DATA PROVIDED START

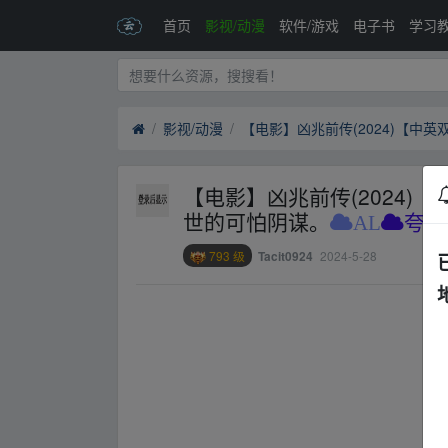
首页
影视/动漫
软件/游戏
电子书
学习
影视/动漫
【电影】凶兆前传(2024)
世的可怕阴谋。
AL
夸克
793 级
2024-5-28
Tacit0924
、fr▁om w‥ww.y un▂pan▁zi yu▪an.xy‥z
、fr▁om w‥ww.y un▂pan▁zi yu▪an.xy‥z
、fr▁om w‥ww.y un▂pan▁zi yu▪an.xy‥z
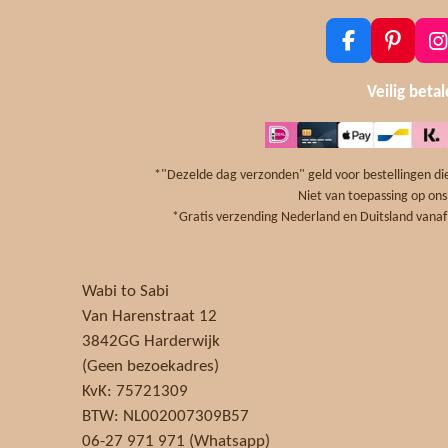
F
P
I
a
i
n
c
n
s
Veilig beta
e
t
t
b
e
a
o
r
g
o
e
r
*"Dezelde dag verzonden" geld voor bestellingen die
k
s
a
Niet van toepassing op ons
t
*Gratis verzending Nederland en Duitsland vanaf 
Wabi to Sabi
Van Harenstraat 12
3842GG Harderwijk
(Geen bezoekadres)
KvK: 75721309
BTW: NL002007309B57
06-27 971 971 (Whatsapp)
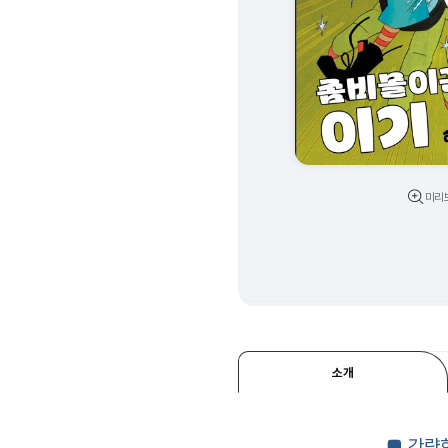
미리
소개
■
간략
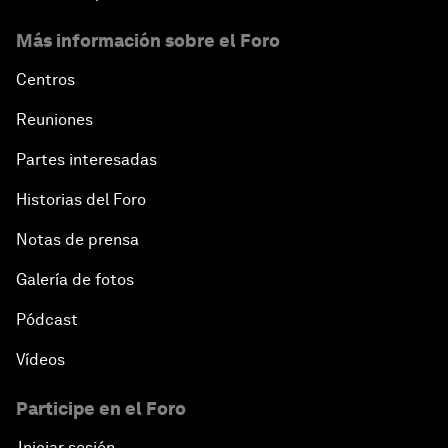
Meeting the Infrastructure Challenge
Más información sobre el Foro
Powering Africa
Centros
Reuniones
Future of Technology
Partes interesadas
Africa Economic Outlook
Historias del Foro
Notas de prensa
Closing Remarks
Galería de fotos
Pódcast
Vídeos
Participe en el Foro
Iniciar sesión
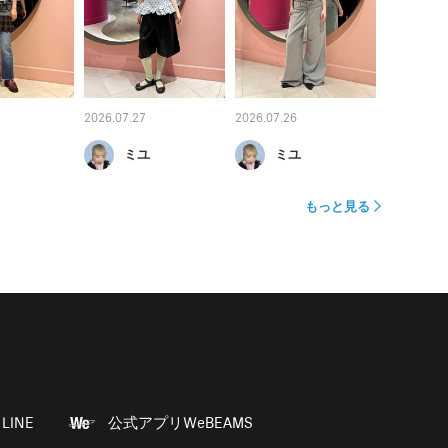
2026.07.27
2026.07.26
ミユ
ミユ
もっと見る
LINE
公式アプリWeBEAMS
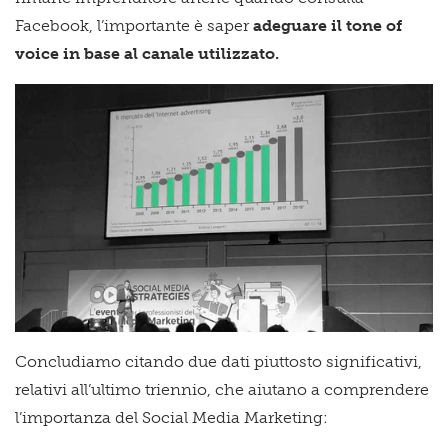
Facebook, l’importante è saper
adeguare il tone of
voice in base al canale utilizzato.
Concludiamo citando due dati piuttosto significativi,
relativi all’ultimo triennio, che aiutano a comprendere
l’importanza del Social Media Marketing:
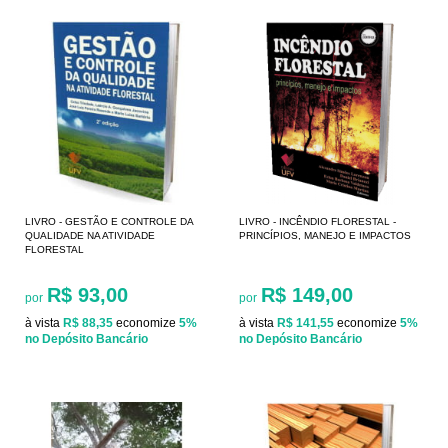
LIVRO - GESTÃO E CONTROLE DA
LIVRO - INCÊNDIO FLORESTAL -
QUALIDADE NA ATIVIDADE
PRINCÍPIOS, MANEJO E IMPACTOS
FLORESTAL
R$ 93,00
R$ 149,00
por
por
à vista
R$ 88,35
economize
5%
à vista
R$ 141,55
economize
5%
no Depósito Bancário
no Depósito Bancário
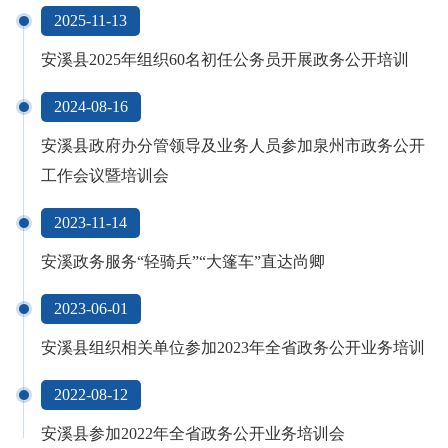
2025-11-13
安溪县2025年组织60名初任公务员开展政务公开培训
2024-08-16
安溪县政府办分管领导及业务人员参加泉州市政务公开
工作会议暨培训会
2023-11-14
安溪政务服务“轻骑兵”“大篷车”直达尚卿
2023-06-01
安溪县组织相关单位参加2023年全省政务公开业务培训
2022-08-12
安溪县参加2022年全省政务公开业务培训会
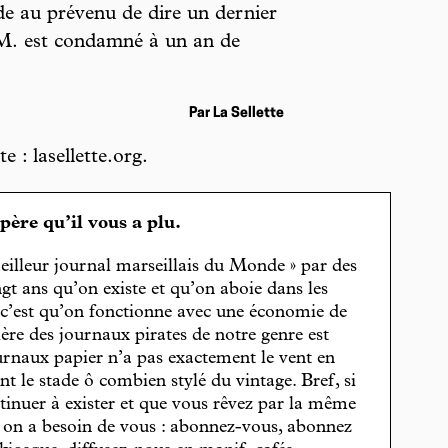
e au prévenu de dire un dernier
M. est condamné à un an de
Par La Sellette
e : lasellette.org.
spère qu’il vous a plu.
eilleur journal marseillais du Monde » par des
gt ans qu’on existe et qu’on aboie dans les
, c’est qu’on fonctionne avec une économie de
cière des journaux pirates de notre genre est
journaux papier n’a pas exactement le vent en
t le stade ô combien stylé du vintage. Bref, si
tinuer à exister et que vous rêvez par la même
, on a besoin de vous : abonnez-vous, abonnez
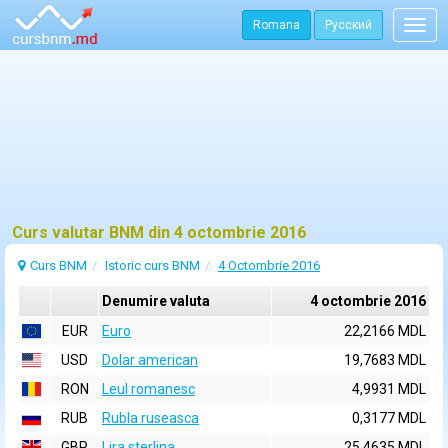
Romana
Русский
Togg
navig
Curs valutar BNM din 4 octombrie 2016
Curs BNM
Istoric curs BNM
4 Octombrie 2016
Denumire valuta
4 octombrie 2016
EUR
Euro
22,2166 MDL
USD
Dolar american
19,7683 MDL
RON
Leul romanesc
4,9931 MDL
RUB
Rubla ruseasca
0,3177 MDL
GBP
Lira sterlina
25,4635 MDL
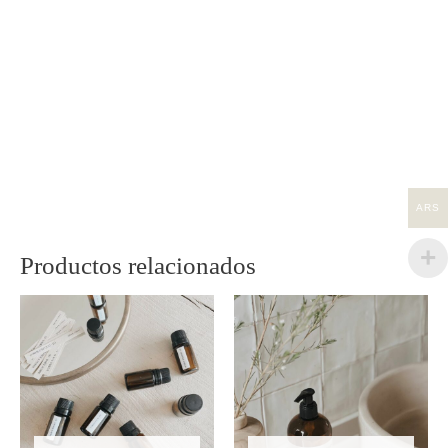
ARS
Productos relacionados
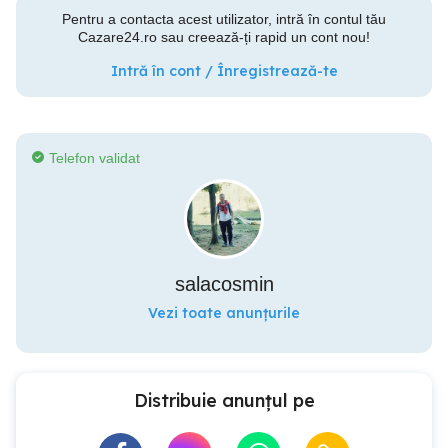
Pentru a contacta acest utilizator, intră în contul tău
Cazare24.ro sau creează-ți rapid un cont nou!
Intră în cont / Înregistrează-te
Telefon validat
salacosmin
Vezi toate anunțurile
Distribuie anunțul pe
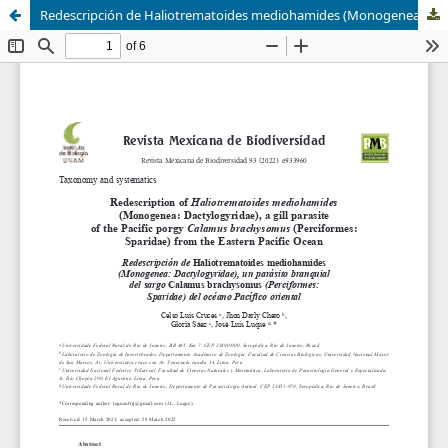
Redescripción de Haliotrematoides mediohamides (Monogenea: Dactylogyridae), un parásito branquial del sargo Calamus brachysomus (Perciformes: Sparidae) del océano Pacífico oriental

DATA PROVIDED END

Retype all of the entries exactly as written, leaving out any images.

COMPLETED TASK -
首页
影视/动漫
软件/游戏
电子书
学习
影视/动漫
【电影】凶兆前传(2024)
世的可怕阴谋。
AL
夸克
793 级
2024-5-28
Tacit0924
、fr▁om w‥ww.y un▂pan▁zi yu▪an.xy‥z
、fr▁om w‥ww.y un▂pan▁zi yu▪an.xy‥z
、fr▁om w‥ww.y un▂pan▁zi yu▪an.xy‥z
F
P
I
a
i
n
c
n
s
Veilig beta
e
t
t
b
e
a
o
r
g
o
e
r
*"Dezelde dag verzonden" geld voor bestellingen die
k
s
a
Niet van toepassing op ons
t
*Gratis verzending Nederland en Duitsland vanaf 
Wabi to Sabi
Van Harenstraat 12
3842GG Harderwijk
(Geen bezoekadres)
KvK: 75721309
BTW: NL002007309B57
06-27 971 971 (Whatsapp)
미리
소개
■
간략
Meeting the Infrastructure Challenge
Más información sobre el Foro
Powering Africa
Centros
Reuniones
Future of Technology
Partes interesadas
Africa Economic Outlook
Historias del Foro
Notas de prensa
Closing Remarks
Galería de fotos
Pódcast
Vídeos
Participe en el Foro
Iniciar sesión
2026.07.27
2026.07.26
ミユ
ミユ
もっと見る
LINE
公式アプリWeBEAMS
Facebook, l’importante è saper
adeguare il tone of
voice in base al canale utilizzato.
Concludiamo citando due dati piuttosto significativi,
relativi all’ultimo triennio, che aiutano a comprendere
l’importanza del Social Media Marketing:
LIVRO - GESTÃO E CONTROLE DA
LIVRO - INCÊNDIO FLORESTAL -
QUALIDADE NA ATIVIDADE
PRINCÍPIOS, MANEJO E IMPACTOS
FLORESTAL
R$ 93,00
R$ 149,00
por
por
à vista
R$ 88,35
economize
5%
à vista
R$ 141,55
economize
5%
no Depósito Bancário
no Depósito Bancário
2025-11-13
安溪县2025年组织60名初任公务员开展政务公开培训
2024-08-16
安溪县政府办分管领导及业务人员参加泉州市政务公开
工作会议暨培训会
2023-11-14
安溪政务服务“轻骑兵”“大篷车”直达尚卿
2023-06-01
安溪县组织相关单位参加2023年全省政务公开业务培训
2022-08-12
安溪县参加2022年全省政务公开业务培训会
e au prévenu de dire un dernier
M. est condamné à un an de
Par La Sellette
e : lasellette.org.
spère qu’il vous a plu.
eilleur journal marseillais du Monde » par des
gt ans qu’on existe et qu’on aboie dans les
, c’est qu’on fonctionne avec une économie de
cière des journaux pirates de notre genre est
journaux papier n’a pas exactement le vent en
t le stade ô combien stylé du vintage. Bref, si
tinuer à exister et que vous rêvez par la même
, on a besoin de vous : abonnez-vous, abonnez
Romana
Русский
Togg
navig
Curs valutar BNM din 4 octombrie 2016
Curs BNM
Istoric curs BNM
4 Octombrie 2016
Denumire valuta
4 octombrie 2016
EUR
Euro
22,2166 MDL
USD
Dolar american
19,7683 MDL
RON
Leul romanesc
4,9931 MDL
RUB
Rubla ruseasca
0,3177 MDL
GBP
Lira sterlina
25,4635 MDL
ARS
Productos relacionados
Pentru a contacta acest utilizator, intră în contul tău
Cazare24.ro sau creează-ți rapid un cont nou!
Intră în cont / Înregistrează-te
Telefon validat
salacosmin
Vezi toate anunțurile
Distribuie anunțul pe
Redescripción de Haliotrematoides mediohamides (Monogenea: Dactylogyridae), un parásito branquial del sargo Calamus brachysomus (Perciformes: Sparidae) del océano Pacífico oriental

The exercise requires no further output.